36. Sposób według zastrz. 35, znamienny tym, że organizmem gospodarza jest komórka roślinna lub roślina.

37. Sposób według zastrz. 36, znamienny tym, że roślina jest regenerowana z komórki roślinnej lub z transformowanej rośliny.

38. Sposób uprawy transformowanej rośliny określonej w zastrz. 31 albo 33, znamienny tym, że polega na wysianiu nasion transformowanych roślin na wydzielonej części pola odpowiedniego do ich uprawy, zastosowaniu na wydzieloną część pola kompozycji agrochemicznej nie wpływając w zasadniczy sposób na nasiona lub transformowane roś liny, a nast ę pnie zebranie wyhodowanych roślin, gdy uzyskają pożądaną dojrzałość i ewentualnie oddzielenie nasion od zebranych roślin.

39. Sposób uprawy według zastrz. 38, znamienny tym, że kompozycja agrochemiczna obejmuje co najmniej jeden aktywny produkt posiadający przynajmniej jedną aktywność grzybobójczą i/lub bakteriobójczą.

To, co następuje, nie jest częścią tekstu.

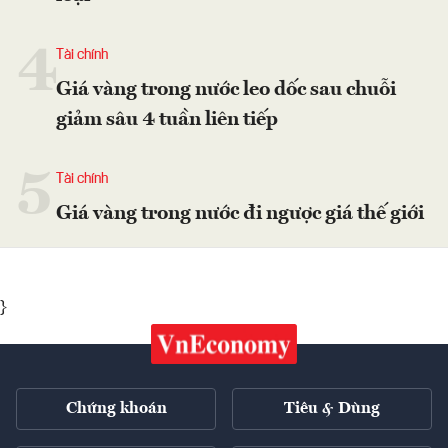
4
Tài chính
Giá vàng trong nước leo dốc sau chuỗi
giảm sâu 4 tuần liên tiếp
5
Tài chính
Giá vàng trong nước đi ngược giá thế giới
}
Chứng khoán
Tiêu & Dùng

40. Sposób uprawy według zastrz. 39, znamienny tym, że aktywny produkt wykazuje aktywność komplementarną do aktywności peptydu określonego w zastrz. 1 albo 12.

41. Sposób wytwarzania peptydu - heliomycyny określonego w zastrz. 1 albo 12, znamienny tym, że obejmuje etapy hodowli transformowanego organizmu określonego w zastrz. 25 w odpowiednim podłożu hodowlanym, a następnie ekstrakcję i całkowite lub częściowe oczyszczenie otrzymanej heliomycyny.